For outgoing packets, the following rule is installed:
|IP, src, dst, protocol, source port, dest port -> Rewrite IP, Output(Router Port)|
|Table Miss: Goto Table 3|
That’s a lot of fields to match. In effect, it encodes an flow, or a single TCP/UDP connection. For file transfers over Globus GridFTP, which is the most used app in CoSciN hosts, this might be 4 different connections operating simultaneously.
What does it rewrite the IP to?
- If the destination is a real CoSciN host, the rule selecting the current best path is used.
- If the destination is a virtual CoSciN host, the desitnation is left alone, but the source is rewritten to match the virtual path. That way, the path is respected.
- Otherwise, the IP’s are not rewrittten at all. The destination is some non-CoSciN Internet host.
Table 2 has room for 48,000 entries, but you could imagine the table quickly filling up.
Fortunately, all of these rules are installed with an idle timeout of 10 minutes. Generally when the applications are through using the connection, they simply leave it alone. After 10 minutes of non-use, the switch will delete the rule. If the connection starts up again, it’s no problem … the controller will simply reinstall the rule. This simple behavior makes the controller especially fault-tolerant too. You can restart the controller at will, which will zero out the tables, and they’ll simply fill up again.
Using idle timeouts also prevents thrashing. Suppose a very-intense file transfer takes more than five minutes. Since the best path is recalculated every five minutes, it could very well be that the file transfer itself makes that path the most-utilized. Let’s say the transfer is going over the 192.168.156.0/24 -> 192.168.157.0/24 path, and this becomes saturated. The SDM now determines 192.168.160.0/24 -> 192.168.161.0/24 is the best. If we simply switched the file transfer to use this new path, the new path would become saturated as well, and nothing would be gained. So as long as the idle timeout has not passed, we keep the transfer on the 192.168.156.0/24 -> 192.168.157.0/24 path.
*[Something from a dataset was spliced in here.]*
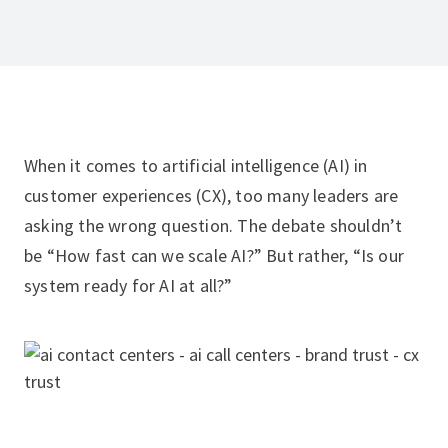
When it comes to artificial intelligence (AI) in
customer experiences (CX), too many leaders are
asking the wrong question. The debate shouldn’t
be “How fast can we scale AI?” But rather, “Is our
system ready for AI at all?”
Any new transfers will use the 192.168.160.0/24 -> 192.168.161.0/24 path.
The incoming packet side installs a similar rule:
|IP, src, dst, protocol, source port, dest port -> Rewrite IP, Output(Host Port)|
|Table Miss: Goto Table 3|
The big difference is here we must know the port associated with the destination port. What if we don’t? In that case, the controller just floods the packet over all ports and doesn’t install a rule. In TCP transfers, which are the norm, the host will eventually send back an ACK, causing the interface to be learned, and the next incoming packet to properly install the rule.
The ARP Handler
The switch must answer ARP requests from the router for virtual IP addresses because the host itself won’t. Since ARP traffic is very light, and because it’s impossible for OpenFlow actions to construct a response, the controller handles all such requests. It installs the following rule:
|ARP -> Goto Controller|
|Table Miss: Drop|
If the ARP request is for a real address, the controller simply floods the packet out, expecting the host itself will answer. Otherwise if the IP has been learned, it constructs the answer and sends the reply back to the sender.
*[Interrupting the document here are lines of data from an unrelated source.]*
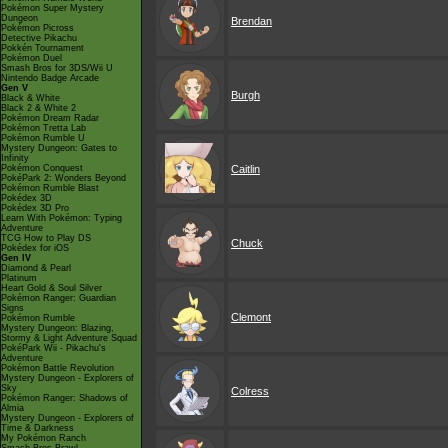
Pokémon Super Mystery
Dungeon
Brendan
Pokémon Picross
Detective Pikachu
Pokkén Tournament
Pokémon Duel
Smash Bros for 3DS/Wii U
Nintendo Badge Arcade
Gen V
Burgh
Black & White
Black 2 & White 2
Pokémon Dream Radar
Pokémon Tretta Lab
Pokémon Rumble U
Mystery Dungeon: Gates to
Infinity
Pokémon Conquest
Caitlin
PokéPark 2: Wonders Beyond
Pokémon Rumble Blast
Pokédex 3D
Pokédex 3D Pro
Learn With Pokémon: Typing
Adventure
TCG How to Play DS
Chuck
Pokédex for iOS
Gen IV
Diamond & Pearl
Platinum
Heart Gold & Soul Silver
Pokémon Ranger: Guardian
Signs
Clemont
Pokémon Rumble
Mystery Dungeon: Blazing,
Stormy & Light Adventure Squad
PokéPark Wii - Pikachu's
Adventure
Pokémon Battle Revolution
Mystery Dungeon - Explorers of
Sky
Colress
Pokémon Ranger: Shadows of
Almia
Mystery Dungeon - Explorers of
Time & Darkness
My Pokémon Ranch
If the IP hasn’t been learned yet, there’s little the handler can do. It sends an ARP request to the real address, and hopefully the host will answer back. At that point the MAC will be learned and the next time the router sends an ARP request, the switch will have the answer.
The Path Selection Handler
The easiest of the handlers, this handler listens for Utilization Measurement packets, which have a special Ethernet type of 0x808. The details of this packet are in the Software Defined Measurement section. The handler merely reads the round-trip times, selects the best path and records it in the NIB.